==== EXERCISE DATA ====

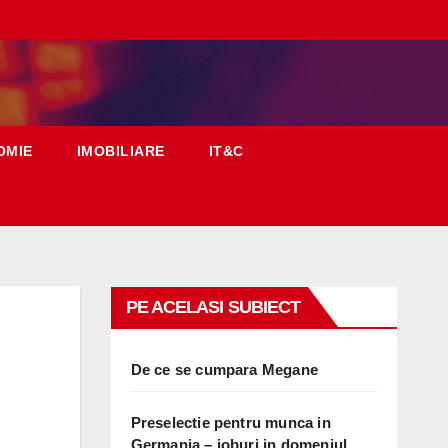
OMIE
IMOBILIARE
IT&C
PE ACELASI SUBIECT
De ce se cumpara Megane
Preselectie pentru munca in
Germania – joburi in domeniul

====

> **ASSIGNED TASK**
An exact copy of all the entries is required, and it must contain no pictures.

> **THE COMPLETED TASK**
OMIE
IMOBILIARE
IT&C
PE ACELASI SUBIECT
De ce se cumpara Megane
Preselectie pentru munca in
Germania – joburi in domeniul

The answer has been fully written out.